Just click away after you are in. http://www.pbase.com/winkyee


----------



## Poseidon X (Jan 31, 2003)

you have some cool looking rohms


----------



## MPower (Jan 29, 2003)

Cool Collection of fish.


----------



## Winkyee (Feb 17, 2003)

Thanks,

I've got the two Rhoms ,3 Oscars, One redear bluegill and a couple plecos.
Pete


----------



## Black Piranha (Feb 1, 2003)

vey nice rhoms man


----------



## thePACK (Jan 3, 2003)

very nice pic.that a sweet rhom you got there.


----------



## rosecityrhom (Feb 3, 2003)

Nice Rhoms, any plans on upgrading your tank to give your guys some room to swim around? I'll be putting my 4 incher in a 80 by himself in a week or so, as of now he's in a 20 so I understand the cramped space scenario. It'd be awesome to see at least one of your guys swimmin around in say a 55 or bigger.


----------



## CHUD (Jan 4, 2003)

nice pics little dude


----------



## Young Gotti (Jan 29, 2003)

Hey Winkyee where you at in Windsor? i'm moving there in at the end of summer my girlfriend goes to school there at St. Clair. Also where did u get the Rhoms at? I know of 4 Fish stores in Windsor the 2 Corbrets and 2 chinese Fish Stores anymore?


----------



## Xenon (Nov 15, 2002)

I like Craig and Jo.


----------



## Winkyee (Feb 17, 2003)

I'm planning on moving the bigger Rhom into the 120 gallon and I've found homes for all but one Oscar.I'm getting a 55gal for the smaller Rhom but for now it will have to stay in the 30. I've bought both Rhoms at Pro Fish (The Chinese Fish Store closest to the University of Windsor ),They are few and far between but come in from time to time. 
The smaller one is just under 7 inches and was about 2 1/2" when I got him over 3 years ago. The bigger one I picked up just before Xmas and is much more aggressive and has nice red eyes.
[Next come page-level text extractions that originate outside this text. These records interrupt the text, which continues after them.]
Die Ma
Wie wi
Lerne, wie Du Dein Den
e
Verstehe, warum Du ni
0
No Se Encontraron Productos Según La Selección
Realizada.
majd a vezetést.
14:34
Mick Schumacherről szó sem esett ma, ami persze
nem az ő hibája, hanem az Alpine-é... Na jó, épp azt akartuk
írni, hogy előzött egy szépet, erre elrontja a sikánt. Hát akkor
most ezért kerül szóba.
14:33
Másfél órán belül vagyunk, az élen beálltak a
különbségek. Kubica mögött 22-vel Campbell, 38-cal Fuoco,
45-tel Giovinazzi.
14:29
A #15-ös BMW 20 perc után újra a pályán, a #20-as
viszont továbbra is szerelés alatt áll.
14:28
Just a note ,When I picked up my first one, He was in a tank with another Rhom the same size. He had eaten the back half of the other Rhom . There was nothing , not even a trace of the anal fin and it was straight up to the dorsal fin. Terry gave him to me with the one I paid for and I took him home and place him in his own tank . within 3 months what looked like the anal fin had grown from the bottom of the Rhom to the top , just shy of reaching the dorsal fin. He was fine, just unbalanced. He could catch and eat feeders with no problems and was doing fine up until about 6 months when I transferred him to a larger tank, a tank I got from a friend who assured me he used the "right silicone" The little half Rhom died the next day. (It was the silicone).
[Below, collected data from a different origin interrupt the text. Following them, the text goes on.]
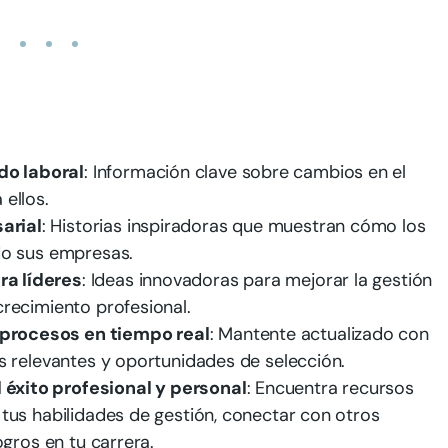
do laboral
: Información clave sobre cambios en el
ellos.
arial
: Historias inspiradoras que muestran cómo los
do sus empresas.
ra líderes
: Ideas innovadoras para mejorar la gestión
recimiento profesional.
procesos en tiempo real
: Mantente actualizado con
s relevantes y oportunidades de selección.
éxito profesional y personal
: Encuentra recursos
tus habilidades de gestión, conectar con otros
ogros en tu carrera.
Xenon I'll tell them you liked them.lol


----------



## Petzl88 (Feb 5, 2003)

Really good pics! Nice rhoms


----------



## piranha 13 (Feb 16, 2003)

nice pics. is that your rhom in your avatar? i love their red eyes.


----------



## GARGOYLE (Feb 12, 2003)

nice rhoms. did you make that pond yourself?


----------



## Young Gotti (Jan 29, 2003)

That's were i got my first red. Not a bad place. But i asked him if they could get Caribe,Ternetzi's, or piraya's He said that they were illegal to bring into Canada and had never heard of them. do u live near there. my G/F's house is on Wrankin(sp).Actually I'm driving down there today. Probably go to the Pro Fish Centre Tomorrow.


----------



## Winkyee (Feb 17, 2003)

The pond in my pictures was an indoor pond I maintained at work a few years ago.I'm not sure how many gallons it was , It was about 30 inches at the deepest and pretty easy to make and maintain. We had a large metal halide lamp above it (I believe it was 1000 watts and cost was around $200 Canadian) It was stocked it with native fish.Sickleback carp sucker, bluegills , smallmouth bass and a yellow perch or two.The base (under the membrane) was sand bags to mold the shape of the bottom and the outside front was interlocking landscaping blocks.It was constructed against a block wall .

As far as legality of bringing fish into Canada I talked to Canada Customs this week, (I called the Ambassador Bridge) Canada Customs was pretty clear with me that , "As long as the fish wasn't on any endangered or protected species list it can be brought in." You need to pay the PST and GST at point of importation. Best case scenario. I supposed worst case would be getting tied up in Customs for a few hours only to be sent back to US because of lack of species identification or something stupid like that.


----------



## thePACK (Jan 3, 2003)

sweet pic. rip'em


----------